Brand equity, as opposed to brand value, has power beyond the balance sheet. Brand value is the financial difference between net present value of future cash flow between a branded versus unbranded product. Brand equity is in the relationship. It is a set of perceptions, understandings and experiences that create demand and preference for a product. Equity creates margin; demand at a premium price. It’s what the brand is worth in the eyes of your customer. These are the intangibles, the good will, the power of the brand and it’s often measured in multiples against revenue. It is money.
The best way to build equity for a brand is to stand for something and own it. Owning something goes way beyond just talking about it or touting your brand’s position in advertising. Brands must live it consistently over time. Volvo forgot this and over recent years lost its ownership of the safety positioning. Equity lost forever.
Have we become accustomed to lying? Ever since doctors and Santa Clause recommended cigarettes, brands have been deceiving and lying. Those brands are trading their equity for cash. See, brands are personal and when they lie, it hurts. When the consumer embraces a brand it is a direct reflection of them. They embrace those brand values as their own. It’s a publicly facing badge they wear. And brands better be true to them, or pay the price. It’s not unlike what you’d expect in any healthy relationship. Be true, don’t lie. Do what you say you’re going to do. When you make a mistake, apologize, and change. Be transparent and honest. Be consistent.
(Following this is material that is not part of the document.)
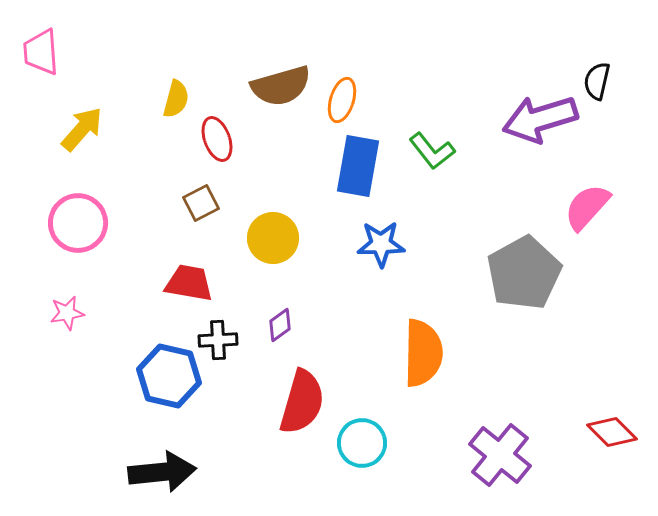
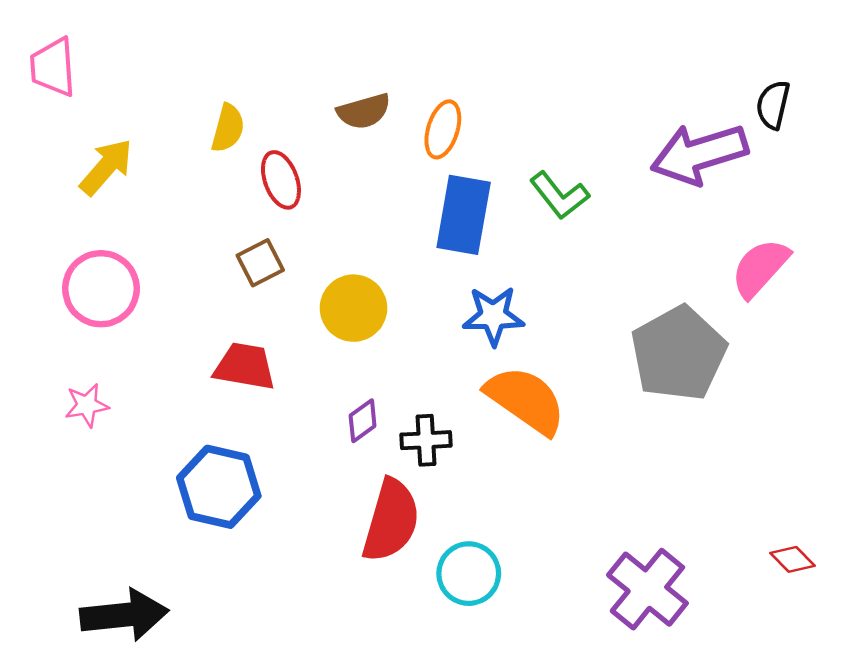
brown semicircle: (281, 86) -> (364, 111), size x0.7
black cross: (218, 340) -> (426, 440), moved
orange semicircle: (423, 353) -> (526, 400), moved, turned -56
red diamond: (612, 432) -> (792, 559), size x0.7
black arrow: (162, 472) -> (124, 615), moved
If you win my heart, don’t break it.
The stronger your brand equity, the better able you are to withstand problems. When Nike and Apple were confronted about their factories in China, the low wages and horrendous working conditions, as trusted brands with great equity, they were quickly and quietly forgiven and forgotten. And we’re still buying iPods and Air Jordan’s.
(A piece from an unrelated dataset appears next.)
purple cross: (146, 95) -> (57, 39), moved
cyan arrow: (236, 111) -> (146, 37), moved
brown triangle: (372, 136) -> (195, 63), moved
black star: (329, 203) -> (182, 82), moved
Not so fortunate for the likes of BP. They built a brand around a lie. A bright sunny flowery logo was created to make us believe that they were a green, environmentally responsible company positioned as “beyond petroleum”. After the 2010 Gulf spill and millions of dollars of branding, the curtain was pulled away. The veil of lies about green energy and the environment was lifted and we saw BP’s true colors and it wasn’t pretty. The brand was irreparably damaged and it will never return to the place it had hoped to go. BP will forever be “big oil”.
One simply cannot separate brand image and positioning from brand behavior. As in BP’s case, there’s nothing worse than when a brand’s actions make them liars. Today, it’s more personal than ever before. In our social media-driven, real-time, 24/7 world, brands can’t hide. We live in a world of connected consumers that can punish a brand in front of millions in minutes. Challenge this and you play a dangerous game. All consumers ask is for companies to be authentic and true to what they say. It doesn’t seem too much to ask.
Building that kind of relationship with your constituents takes focus and commitment. It requires defining brand values from which you will not waver. It takes steadfast consistency over time. Long-term loyalty is a two-way street and demands a long-term approach to building a brand. And most importantly, a brand needs to decide how their image manifests itself in behavior, in the customer experience, and at every point of touch. It must be an image that reflects their reality, not something they want to be. Or worse, something they want us to believe they are, but are not.
Consumers are a fickle bunch, and have more access to data in the public domain than ever before. They have power. So be warned. Be true to consumers, and they’ll be true to you. Do this and they will be your advocate, an apostle for your brand. And they will provide projectable lifetime value. Money.
Screw the consumer and….well, just don’t.